Looking back at our experience — and ahead at the challenges we face — we recognize four areas to consider when scaling a business.
Set the right goals
Scaling a business isn’t an exact science, but you should know why you want to grow and make sure your executive team and employees are on board with the vision. It may be challenging to pinpoint exact growth figures, so in the early stages it may make most sense to set operational goals first (i.e., creating a new go-to-market model). Once you have your operational boxes checked, then you can set specific goals regarding revenue growth, customer acquisitions or expansion of existing accounts.

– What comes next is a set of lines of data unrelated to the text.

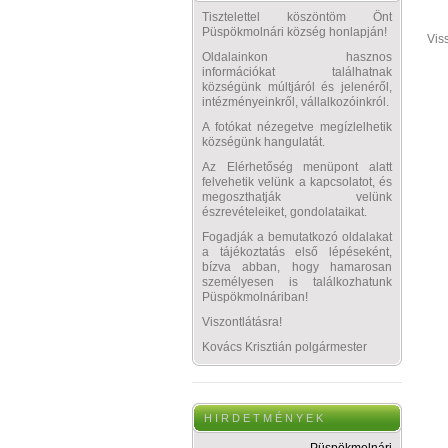
Tisztelettel köszöntöm Önt
Püspökmolnári község honlapján!
Vis
Oldalainkon hasznos
információkat találhatnak
községünk múltjáról és jelenéről,
intézményeinkről, vállalkozóinkról.
A fotókat nézegetve megízlelhetik
községünk hangulatát.
Az Elérhetőség menüpont alatt
felvehetik velünk a kapcsolatot, és
megoszthatják velünk
észrevételeiket, gondolataikat.
Fogadják a bemutatkozó oldalakat
a tájékoztatás első lépéseként,
bízva abban, hogy hamarosan
személyesen is találkozhatunk
Püspökmolnáriban!
Viszontlátásra!
Kovács Krisztián polgármester
H I R D E T M É N Y E K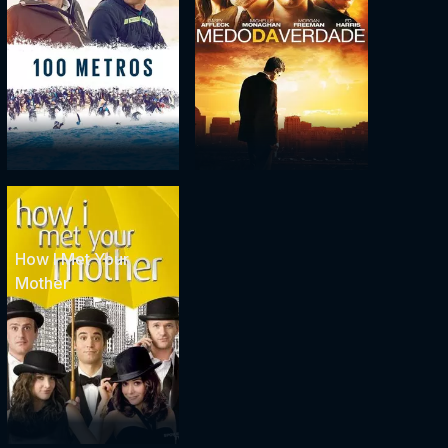
How I Met Your
Mother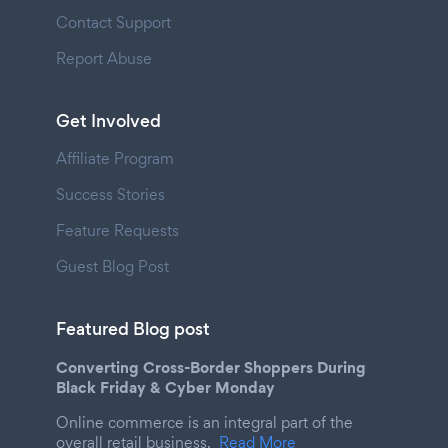
Contact Support
Report Abuse
Get Involved
Affiliate Program
Success Stories
Feature Requests
Guest Blog Post
Featured Blog post
Converting Cross-Border Shoppers During
Black Friday & Cyber Monday
Online commerce is an integral part of the
overall retail business.
Read More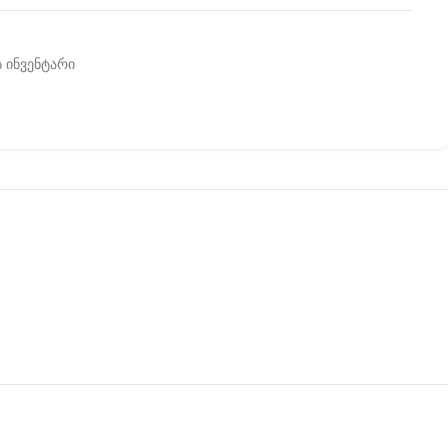
 ინვენტარი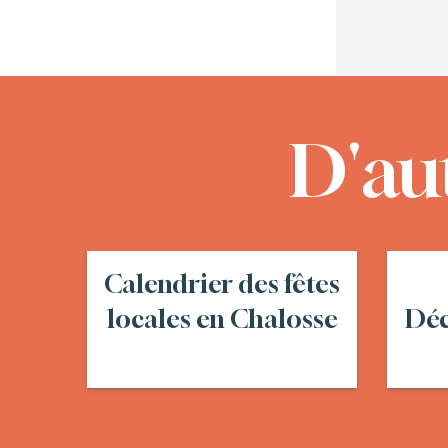
D'au
Calendrier des fêtes
locales en Chalosse
Déc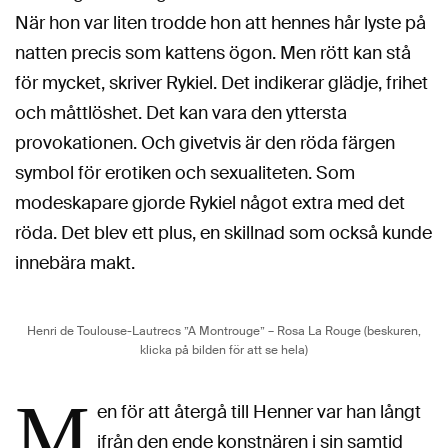
När hon var liten trodde hon att hennes hår lyste på
natten precis som kattens ögon. Men rött kan stå
för mycket, skriver Rykiel. Det indikerar glädje, frihet
och måttlöshet. Det kan vara den yttersta
provokationen. Och givetvis är den röda färgen
symbol för erotiken och sexualiteten. Som
modeskapare gjorde Rykiel något extra med det
röda. Det blev ett plus, en skillnad som också kunde
innebära makt.
Henri de Toulouse-Lautrecs ”A Montrouge” – Rosa La Rouge (beskuren,
klicka på bilden för att se hela)
M
en för att återgå till Henner var han långt
ifrån den ende konstnären i sin samtid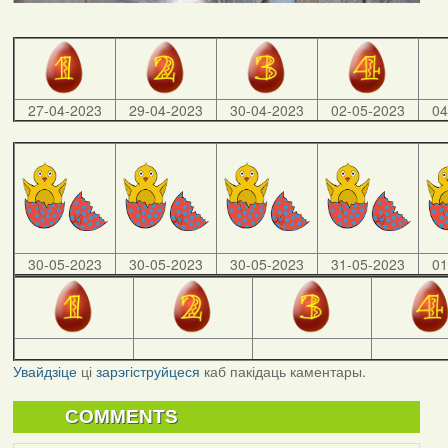
27-04-2023
29-04-2023
30-04-2023
02-05-2023
04
30-05-2023
30-05-2023
30-05-2023
31-05-2023
01
Увайдзіце
ці
зарэгіструйцеся
каб пакідаць каментары.
COMMENTS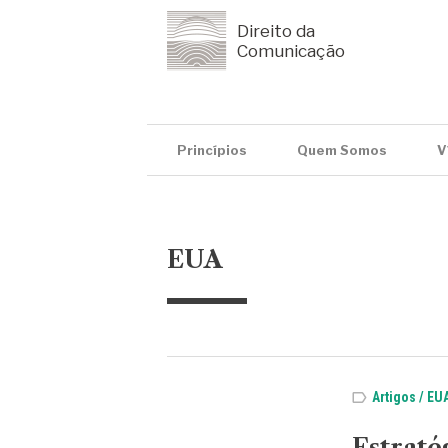
Direito da
Comunicação
Princípios
Quem Somos
V
EUA
Artigos
EU
Estraté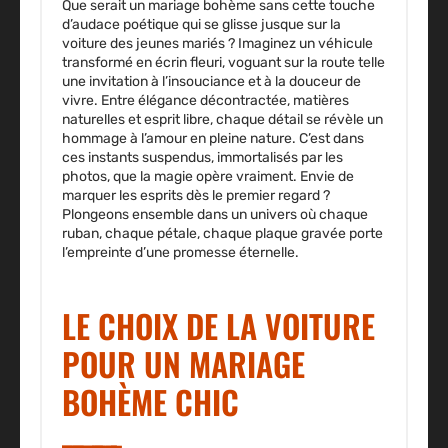
Que serait un mariage bohème sans cette touche
d’audace poétique qui se glisse jusque sur la
voiture des jeunes mariés ? Imaginez un véhicule
transformé en écrin fleuri, voguant sur la route telle
une invitation à l’insouciance et à la douceur de
vivre. Entre élégance décontractée, matières
naturelles et esprit libre, chaque détail se révèle un
hommage à l’amour en pleine nature. C’est dans
ces instants suspendus, immortalisés par les
photos, que la magie opère vraiment. Envie de
marquer les esprits dès le premier regard ?
Plongeons ensemble dans un univers où chaque
ruban, chaque pétale, chaque plaque gravée porte
l’empreinte d’une promesse éternelle.
LE CHOIX DE LA VOITURE
POUR UN MARIAGE
BOHÈME CHIC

Explore all growth strategies
Take a critical eye to new customer acquisitions. Attracting new customers is not just one department’s job — it’s a collective effort. Evaluate your marketing and sales strategies to see how you can better capture and address new potential customers’ needs. Additionally, look for opportunity within existing customer accounts. Are your customers’ businesses growing or are they seeing great value in your offering in every day usage? If so, there’s a good chance your solution or services can grow with them.
Another way to expand is geographically, but you need to make sure your infrastructure and resources are in place so you can service your customers in all areas. For young or small companies, this is a very big step. Hiring sales managers outside of your native country can be challenging. Cultural norms, language, labor laws are all different in every country you wish to enter. Additionally, regional or country specific laws regarding data privacy or regulatory approval (as in the case of hardware) can be challenging to navigate and expensive and time consuming to implement. That does not even include finding the proper way of marketing, distributing and brand building for your product and services appropriate for each market. Expanding geographically can substantially increase your available market, but be sure it does not dilute your resources more than the uplift in sales it provides.
Be creative
One of the biggest hindrances to growth is resistance to change and being “stuck” in your processes, particularly for a company like Lifesize only recently emerging from a total body makeover. Growth can happen quickly, and it’s important to be creative and resourceful to accommodate customer needs. At Lifesize, for example, we started a program to reach out to our tens of thousands of happy Lifesize customers we had acquired over the past decade that had not yet experienced our new cloud-based solution. We wanted to do this quickly, but we soon realized that our financial and order management systems weren’t set up to take orders the way we wanted and at the pace we wanted. So, we had to get creative.
For a period of time, we modified our quoting and order-taking process to operate outside of the normal flow in order to facilitate the new faster pace. There was some manual effort on our back-end, but customers appreciated the streamlined process and sales teams were seeing shorter deal cycles and higher close rates. It is a simple but important example of the need to think quickly on your feet and accommodate change.
Make sure your team can scale, but beware your expenses
One of the unsettling things about scaling a business is the unrelenting pressure to hire. When you think about addressing growth challenges, it’s easy to fall into the trap of thinking, “We just need more headcount.” Unfortunately, operational expenses can quickly get out of control. The truth is that it’s not about hiring more – it’s about hiring right. Scaling requires a unique skill set, so make sure your hires — especially at the management level — have the right experience and knowledge to take your company to the next level. Nothing kills the enthusiasm of a spurt of new-found growth than having to unexpectedly slash expenses (or headcount) because you got ahead of the revenue growth with a cost structure that you cannot afford.
At the end of the day, success in scaling will depend on finding the right balance between growth and expenses. This is a marathon, not a sprint — so keep yourself grounded while following your vision. I can confidently say from experience that there are plenty of mistakes to be made along the way, but there are also plenty of opportunities for creativity and innovation, and of course ways to surprise and delight your customers. Scaling a business will not take you only up and to the right in a straight line — it will take you on a much more exciting ride.